Volví a abrir el ordenador. Y de nuevo comencé a escribirle a Jorge, especulando que recibiría este segundo mail después del anterior, a pesar de que los enviaría al mismo tiempo al tocar tierra:
Supongo que ahora acabas de leer el mail que te escribí hace un par de horas. Todavía estoy en vuelo, pero tienes que disculparme, me siento horrible, solo, y con mucho, mucho miedo. Un miedo misterioso más relacionado con lo que dejo que con lo que sigue.
Te voy a contar un cuento.
Se trata de un enano gigante. Me dirás que no puede ser, que si es un gigante no puede ser enano y que si es un enano no puede ser gigante y tendrás razón, pero el protagonista de este cuento es un enano gigante. Creció como todos en un hogar normal de una familia normal. No habría mucho para contar de su historia que no sea parecida a la de todos y por lo tanto no se justifica perder el tiempo en su relato. Lo que importa es que un día se dio cuenta de que debía partir. De alguna forma, él esperaba esta llamada espiritual y estaba preparado para acudir. Sin embargo, le decepcionó descubrir que la llamada no era con clarines y fanfarrias, que no venían carruajes con tesoros para compensarlo por su partida y que ni siquiera se le encomendaba el rescate de ninguna princesa ni la muerte de algún dragón. Era solo una llamada. Triiiin. Y ya está. Pero el enano gigante no podía desoírlo. Debía partir. Se preparó mil argumentos sobre el deber, sobre la responsabilidad y sobre el sacrificio que utilizaría para responder a todos los que le rogaran que se quedara. Ensayó gestos de desprecio para los que le ofrecieran dinero por quedarse y besos inocentes para dejar en la frente de las damas que trataran de entregarle su virtud a cambio de su renuncia a partir. No tuvo que usarlos, porque a la hora de su partida no había nadie.

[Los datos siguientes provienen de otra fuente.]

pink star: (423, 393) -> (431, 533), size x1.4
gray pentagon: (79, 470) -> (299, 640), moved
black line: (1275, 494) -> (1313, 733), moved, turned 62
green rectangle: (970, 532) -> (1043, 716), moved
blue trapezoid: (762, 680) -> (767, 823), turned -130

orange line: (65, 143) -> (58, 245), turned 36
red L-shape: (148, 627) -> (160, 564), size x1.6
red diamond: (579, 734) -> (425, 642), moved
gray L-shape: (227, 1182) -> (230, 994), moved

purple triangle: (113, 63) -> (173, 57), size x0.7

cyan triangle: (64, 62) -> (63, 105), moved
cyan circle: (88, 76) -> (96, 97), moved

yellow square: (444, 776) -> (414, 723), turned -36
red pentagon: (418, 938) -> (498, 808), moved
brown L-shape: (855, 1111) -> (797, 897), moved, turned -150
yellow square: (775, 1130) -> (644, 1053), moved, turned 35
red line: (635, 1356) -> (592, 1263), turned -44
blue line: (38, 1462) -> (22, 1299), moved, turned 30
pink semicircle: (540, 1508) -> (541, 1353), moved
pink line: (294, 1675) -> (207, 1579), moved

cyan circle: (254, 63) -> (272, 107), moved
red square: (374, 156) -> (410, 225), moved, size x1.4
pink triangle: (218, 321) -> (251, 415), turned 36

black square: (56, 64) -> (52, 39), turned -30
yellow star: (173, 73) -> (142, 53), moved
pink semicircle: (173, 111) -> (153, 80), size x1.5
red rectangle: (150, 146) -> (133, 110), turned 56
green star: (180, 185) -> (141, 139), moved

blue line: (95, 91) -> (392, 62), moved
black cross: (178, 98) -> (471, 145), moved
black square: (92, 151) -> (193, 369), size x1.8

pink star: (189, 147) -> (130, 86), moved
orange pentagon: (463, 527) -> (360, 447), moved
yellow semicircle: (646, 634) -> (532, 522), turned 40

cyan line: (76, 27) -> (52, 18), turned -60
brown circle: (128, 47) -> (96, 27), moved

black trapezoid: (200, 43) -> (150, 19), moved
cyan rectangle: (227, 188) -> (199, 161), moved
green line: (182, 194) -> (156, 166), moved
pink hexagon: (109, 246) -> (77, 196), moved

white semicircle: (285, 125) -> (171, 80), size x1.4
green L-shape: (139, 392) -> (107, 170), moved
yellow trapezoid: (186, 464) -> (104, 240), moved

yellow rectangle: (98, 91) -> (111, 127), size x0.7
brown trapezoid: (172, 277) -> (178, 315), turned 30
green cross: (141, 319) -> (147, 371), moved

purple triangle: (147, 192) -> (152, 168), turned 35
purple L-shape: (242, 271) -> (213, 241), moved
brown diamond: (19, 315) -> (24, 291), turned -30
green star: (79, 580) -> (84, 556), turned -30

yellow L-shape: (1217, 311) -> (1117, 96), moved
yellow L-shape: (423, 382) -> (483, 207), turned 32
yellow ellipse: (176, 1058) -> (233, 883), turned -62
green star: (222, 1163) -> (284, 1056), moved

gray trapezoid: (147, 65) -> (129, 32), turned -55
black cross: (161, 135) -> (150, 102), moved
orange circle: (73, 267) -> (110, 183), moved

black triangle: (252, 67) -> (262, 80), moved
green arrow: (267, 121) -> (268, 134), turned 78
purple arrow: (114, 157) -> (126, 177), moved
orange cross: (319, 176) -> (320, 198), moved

La calle estaba simplemente desierta.
Quizá si hubiera sido un enano enano le hubiesen pedido que se quedara. Tal vez, de ser un gigante gigante le hubieran rogado lo mismo. Pero a él no. Él no era ni mía cosa ni la otra. Ni siquiera era ninguna de las dos. Él era la suma de todo y eso no se podía comprender.
Se fue en silencio, con la cabeza baja, cosa que no le costaba mucho porque era enano, y la frente bien alta, que le era sencillo por ser gigante.
Se preguntaba: «¿Cómo es posible que nadie llore mi partida? ¿Cómo he llegado a no ser necesario para nadie? ¿Cómo puede ser que todos puedan vivir sin mí? ¿Cómo pueden saber todos que me voy por tanto tiempo y ninguno pedirme que me quede?».
A medida que andaba hacia la montaña se dio cuenta con dolor de que ciertamente los que quedaban tampoco debían ser tan imprescindibles para él, porque si no, se dijo con sinceridad, si no, no se estaría yendo.
A medida que caminaba se iba sintiendo cada vez más pequeño y esto paradójicamente lo hizo saberse cada vez más grande.
Un abrazo,
Demián
Hice clic en Enviar y cerré el portátil. Recliné el asiento y fijé la vista en la ventanilla. Volábamos entre las nubes. La tierra y el cielo habían desaparecido.